Work instruction => Only the lines below from the one containing "dokonale doplňovaly a umožnily snadné" through the last line should be set down, exactly as written and with no pictures.

Collected data entries
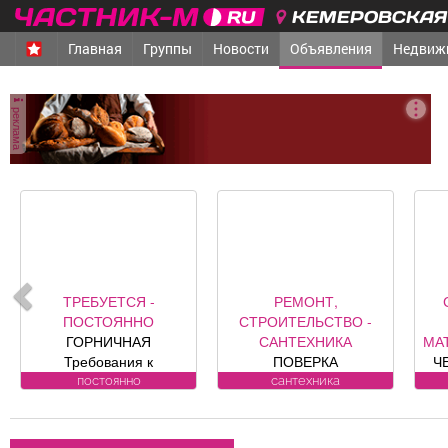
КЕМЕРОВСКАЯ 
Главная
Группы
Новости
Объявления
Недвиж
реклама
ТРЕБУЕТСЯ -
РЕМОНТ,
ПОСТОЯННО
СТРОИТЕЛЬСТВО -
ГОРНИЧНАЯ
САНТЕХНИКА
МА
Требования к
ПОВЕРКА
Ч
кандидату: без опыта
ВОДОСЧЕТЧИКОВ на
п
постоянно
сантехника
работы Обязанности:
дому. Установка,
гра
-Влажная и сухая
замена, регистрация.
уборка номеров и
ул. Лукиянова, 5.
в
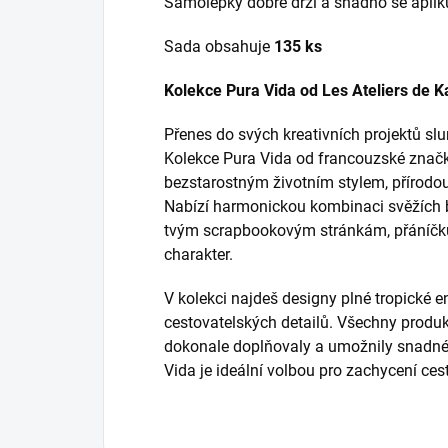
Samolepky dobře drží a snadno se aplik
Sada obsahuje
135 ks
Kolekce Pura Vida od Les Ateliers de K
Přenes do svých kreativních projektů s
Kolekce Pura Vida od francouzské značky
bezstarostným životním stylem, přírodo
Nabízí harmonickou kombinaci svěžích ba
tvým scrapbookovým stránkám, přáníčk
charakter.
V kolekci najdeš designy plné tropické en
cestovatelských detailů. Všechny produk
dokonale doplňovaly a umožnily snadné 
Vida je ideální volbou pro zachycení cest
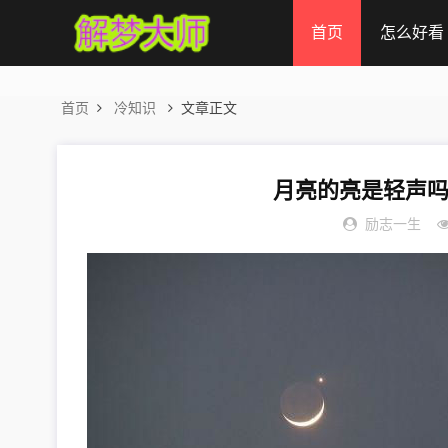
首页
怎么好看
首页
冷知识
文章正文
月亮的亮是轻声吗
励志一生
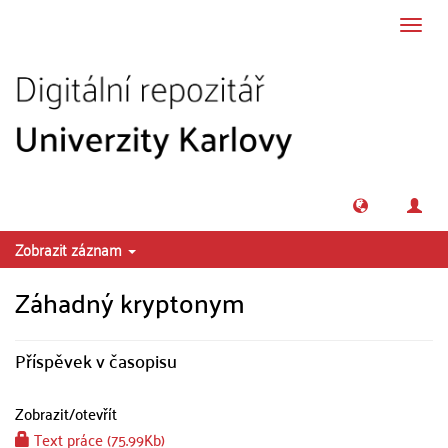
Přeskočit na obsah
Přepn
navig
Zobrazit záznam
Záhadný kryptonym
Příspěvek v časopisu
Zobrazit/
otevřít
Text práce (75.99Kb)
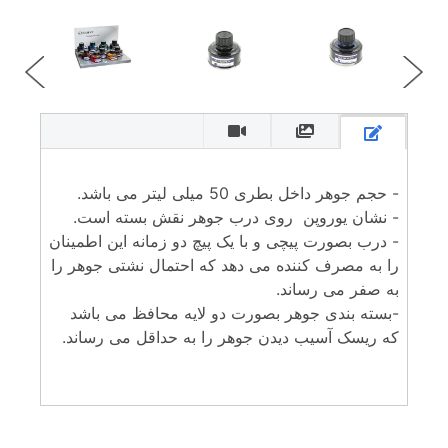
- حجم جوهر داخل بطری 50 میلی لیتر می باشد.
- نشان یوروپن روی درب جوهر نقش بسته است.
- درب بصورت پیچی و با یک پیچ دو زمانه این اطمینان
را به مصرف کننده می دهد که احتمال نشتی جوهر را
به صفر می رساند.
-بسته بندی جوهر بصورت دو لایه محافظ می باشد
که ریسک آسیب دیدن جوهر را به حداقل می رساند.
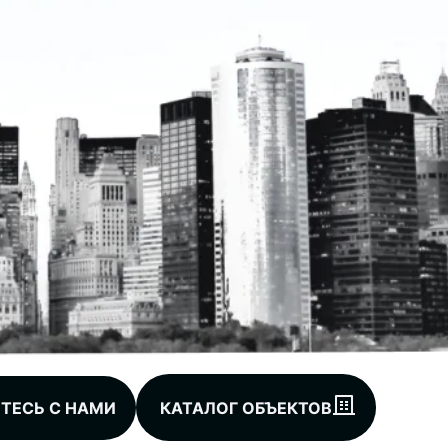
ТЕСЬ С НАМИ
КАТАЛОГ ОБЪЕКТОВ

Answer =>
dokonale doplňovaly a umožnily snadné 
Vida je ideální volbou pro zachycení cest
首页
怎么好看
首页
冷知识
文章正文
月亮的亮是轻声吗
励志一生
Přeskočit na obsah
Přepn
navig
Zobrazit záznam
Záhadný kryptonym
Příspěvek v časopisu
Zobrazit/
otevřít
Text práce (75.99Kb)
- حجم جوهر داخل بطری 50 میلی لیتر می باشد.
- نشان یوروپن روی درب جوهر نقش بسته است.
- درب بصورت پیچی و با یک پیچ دو زمانه این اطمینان
را به مصرف کننده می دهد که احتمال نشتی جوهر را
به صفر می رساند.
-بسته بندی جوهر بصورت دو لایه محافظ می باشد
که ریسک آسیب دیدن جوهر را به حداقل می رساند.
ТЕСЬ С НАМИ
КАТАЛОГ ОБЪЕКТОВ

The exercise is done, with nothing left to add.